Tilting the hourglass to the side, holding my breath passing cemeteries, jumping on every backyard trampoline I encounter, yep, all of those tactics. They’ve suppressed that reality. The stark truth that time passes. Birthdays slap that reality across your face. Disguised as Facebook well wishes and friendly texts perpetuating the fight against time… “There’s no way you are ____ (insert age).”

My preferred birthday celebration looks very like any preferred celebration: adventure. Starting at 30 I recruited mis amigos to a ski destination. A first-time—visited ski area that I’d commemorate with a new patch on my soon-to-be technicolor jacket. After 6 patches turned a black jacket into a confused billboard, I abandoned the ski hills. Time. “The thief you cannot banish,” as Phyllis McGinley said.

This year, like last, I spent the celebrated day in the desert outside Tucson, AZ. Unlike last year, I was alone. Inspired by the transitional state brought on by the passing of a business, the creation of a new, and the development into a higher-level coach I chased the day’s end pedaling on the Arizona Trail. No music. No distractions. Just the desert, an occasional herd of cattle, and a landscape stretching across ignorant borders.




While friendly texts continued to jump across my bike computer’s screen I fell into the meditative state found hours into a long ride. That point where the task becomes autonomic and the mind can explore unknown corners of consciousness. Buried in those nooks the thoughts pushed aside, shelved in darkness, find light. They breathe. On my birthday solo-adventure, a speck in the Sonoran desert, one thought persisted through the rest. That thought, my greatest fear, sought center stage. Death.
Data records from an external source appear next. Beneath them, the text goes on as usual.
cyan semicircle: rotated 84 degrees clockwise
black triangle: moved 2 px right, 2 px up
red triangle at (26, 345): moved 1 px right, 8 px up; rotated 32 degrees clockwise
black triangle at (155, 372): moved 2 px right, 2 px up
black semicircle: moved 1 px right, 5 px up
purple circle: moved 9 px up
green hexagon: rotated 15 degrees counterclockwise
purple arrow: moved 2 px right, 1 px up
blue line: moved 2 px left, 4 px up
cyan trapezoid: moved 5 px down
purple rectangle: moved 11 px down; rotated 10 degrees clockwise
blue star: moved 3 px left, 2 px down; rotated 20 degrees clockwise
The act of dying isn’t the fear. Not the fiery crash, the slow decline, or the painful letting go. No. The fear roots in my great love of life. The adventure. The unknown. The opportunity. The world needs explored and yet-done experiences need stories. Death means an end of those chances. So the fear of death scares me not into submission but into action. Fear though. All the same.


The morning before this dark nook exploring pedal driven meditation I sat, traditionally, with my book and coffee. Entertained, and at times appalled, by a geriatric’s romp across borderland Mexico and into the Mexican countryside I’ve met some real characters. Some hilarious and others wise. One of the latter sharing an end-of-life realization. Her fear of dying inspired her to bury the undeniable truth that we all end. So, when her end came near, she acted surprised. Surprise quickly turning to foolishness for in her words, “one would be foolish to be surprised by the thing that comes to us all.” Her regret? Not facing her pending death, daily. Looking at it squarely, accepting it, and living with that truth in mind. No dark corners used for hiding.
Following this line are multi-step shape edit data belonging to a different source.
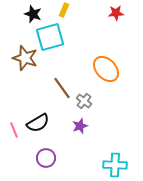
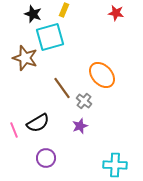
red star: rotated 14 degrees clockwise
orange ellipse: moved 4 px left, 6 px down
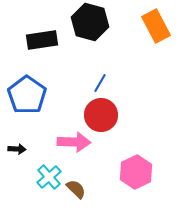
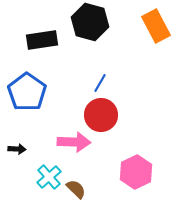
blue pentagon: moved 3 px up
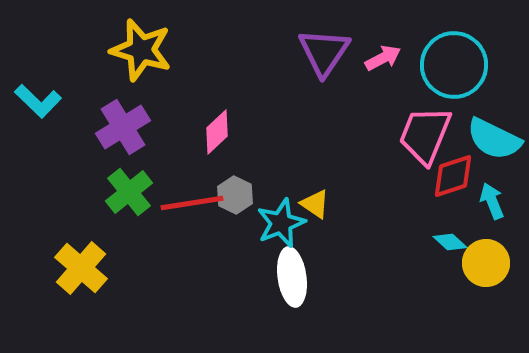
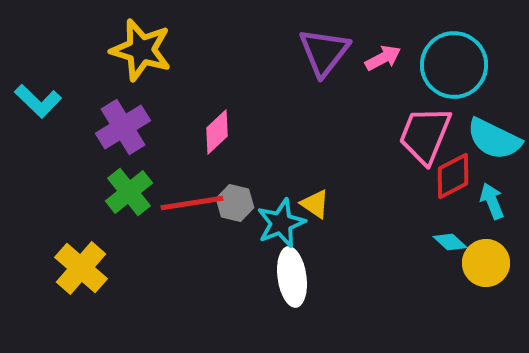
purple triangle: rotated 4 degrees clockwise
red diamond: rotated 9 degrees counterclockwise
gray hexagon: moved 8 px down; rotated 12 degrees counterclockwise
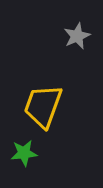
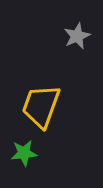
yellow trapezoid: moved 2 px left
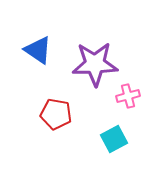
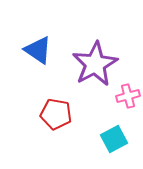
purple star: rotated 27 degrees counterclockwise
Tacky shirts scream “Carpe Diem”. Coined phrases inspiring you to live now lay across landscape images of beaches, mountains, and sky. Surface level reminders to live that fail to attach the fear component that surprised the elderly Oaxacan woman. I yearned to honor that fear.


Pedaling now, 4 hours in, my mind doing more work than my legs. Light to the dark nook brought clarity to the fear. Instantly I knew the rest of my birthday activities.


And that is how I landed at Black Rose Tattoo in downtown Tucson on a dark January 27th night. That is where I met the fully tattooed artist who’s name was never shared. Our conversations short, purposeful. Her commitment to her craft and my commitment to myself. Face death. Honor its eventual presence. Live without fear.



“Peligro en la demora.” A Spanish saying meaning danger is in the delay. A skull and a motto. Placed in eyesight when my hands grip the bike. A mantra. A symbol of growth. Peligro en la demora. Wherever fear brings doubt, do not delay.

Happy birthday to me. You look exactly your age.